Page-level text extractions:
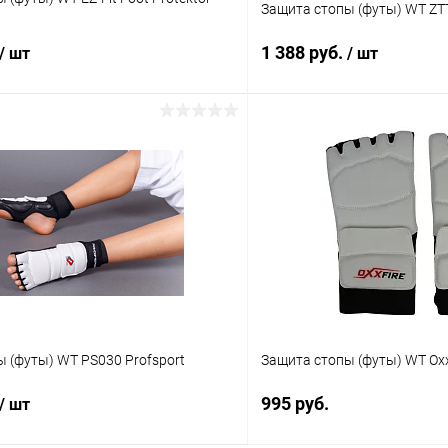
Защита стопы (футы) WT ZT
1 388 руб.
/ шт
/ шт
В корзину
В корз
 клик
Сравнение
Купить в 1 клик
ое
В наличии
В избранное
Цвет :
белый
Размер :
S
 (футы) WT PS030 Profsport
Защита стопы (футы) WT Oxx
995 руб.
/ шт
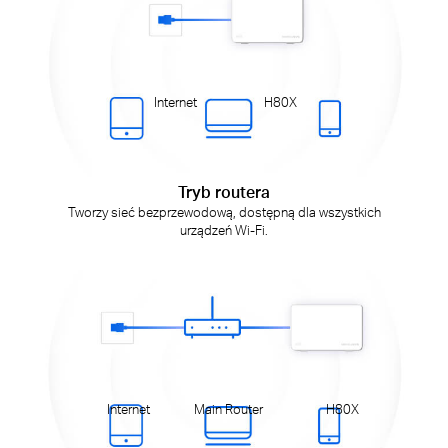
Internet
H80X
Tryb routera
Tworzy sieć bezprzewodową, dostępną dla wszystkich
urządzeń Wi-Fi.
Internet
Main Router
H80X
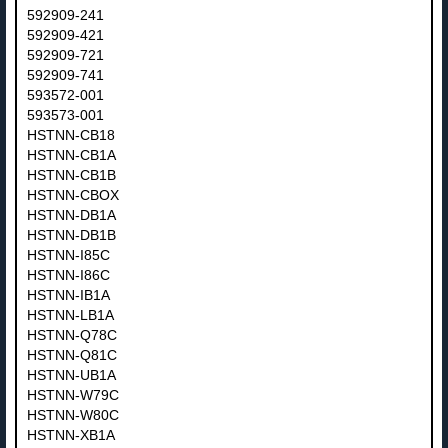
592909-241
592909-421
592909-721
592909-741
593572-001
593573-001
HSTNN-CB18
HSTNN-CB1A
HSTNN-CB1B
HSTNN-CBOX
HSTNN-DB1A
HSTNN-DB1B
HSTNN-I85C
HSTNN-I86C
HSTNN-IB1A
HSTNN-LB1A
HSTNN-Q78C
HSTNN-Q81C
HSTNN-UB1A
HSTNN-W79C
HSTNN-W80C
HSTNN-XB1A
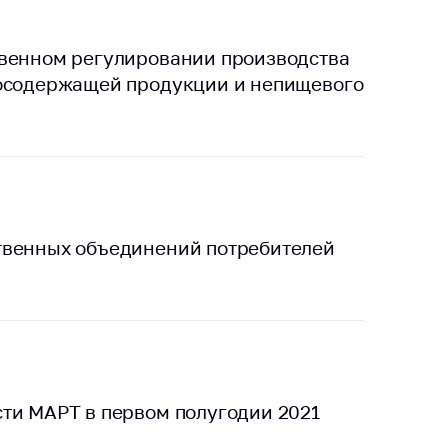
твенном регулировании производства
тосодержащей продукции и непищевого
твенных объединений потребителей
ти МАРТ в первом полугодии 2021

> [ASSIGNMENT]
Retype the data above exactly. Do not carry over any images.

> [RESULT BELOW]
Защита стопы (футы) WT ZT
1 388 руб.
/ шт
/ шт
В корзину
В корз
 клик
Сравнение
Купить в 1 клик
ое
В наличии
В избранное
Цвет :
белый
Размер :
S
 (футы) WT PS030 Profsport
Защита стопы (футы) WT Oxx
995 руб.
/ шт
Internet
H80X
Tryb routera
Tworzy sieć bezprzewodową, dostępną dla wszystkich
urządzeń Wi-Fi.
Internet
Main Router
H80X
592909-241
592909-421
592909-721
592909-741
593572-001
593573-001
HSTNN-CB18
HSTNN-CB1A
HSTNN-CB1B
HSTNN-CBOX
HSTNN-DB1A
HSTNN-DB1B
HSTNN-I85C
HSTNN-I86C
HSTNN-IB1A
HSTNN-LB1A
HSTNN-Q78C
HSTNN-Q81C
HSTNN-UB1A
HSTNN-W79C
HSTNN-W80C
HSTNN-XB1A
твенном регулировании производства
тосодержащей продукции и непищевого
твенных объединений потребителей
ти МАРТ в первом полугодии 2021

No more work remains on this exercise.